Following up on yesterday’s 200,000,000 Keys in Redis 2.0.0-rc3 post, which was a worst-case test scenario to see what the overhead for top-level keys in Redis is, I decided to push the boundaries in a different way. I wanted to use the new Hash data type to see if I could store over 1 billion values on a single 32GB box. To do that, I modified my previous script to create 25,000,000 top-level hashes, each of which had 50 key/value pairs in it.
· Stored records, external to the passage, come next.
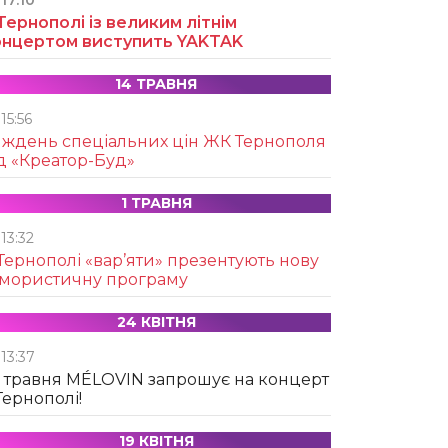
17:10
Тернополі із великим літнім
онцертом виступить YAKTAK
14 ТРАВНЯ
15:56
иждень спеціальних цін ЖК Тернополя
д «Креатор-Буд»
1 ТРАВНЯ
13:32
Тернополі «вар’яти» презентують нову
умористичну програму
24 КВІТНЯ
13:37
 травня MÉLOVIN запрошує на концерт
Тернополі!
19 КВІТНЯ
The code for redisStressHash was this:
#!/usr/bin/perl -w $|++; use strict; use lib 'perl-Redis/lib'; use Redis; my $r = Redis->new(server => 'localhost:63790') or die "$!"; ## 2.5B values for my $key (1..25_000_000) { my @vals; for my $k (1..50) { my $v = int(rand($key)); push @vals, $k, $v; } $r->hmset("$key", @vals) or die "$!"; } exit; __END__
Note that I added a use lib in there to use a modified Redis Perl library that speaks the multi-bulk protocol used all over in the Redis 2.0 series.
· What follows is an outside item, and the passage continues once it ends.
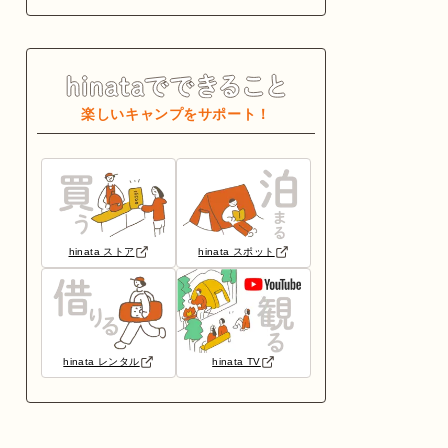
楽しいキャンプをサポート！
hinata ストア
hinata スポット
hinata レンタル
hinata TV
If you do the math, that yields 1.25 billion (1,250,000,000) key/value pairs stored. This time I remembered to time the execution as well:
real 160m17.479s user 58m55.577s sys 5m53.178s
So it took about 2 hours and 40 minutes to complete. The resulting dump file (.rdb file) was 13GB in size (compared to the previous 1.8GB) and the memory usage was roughly 17GB.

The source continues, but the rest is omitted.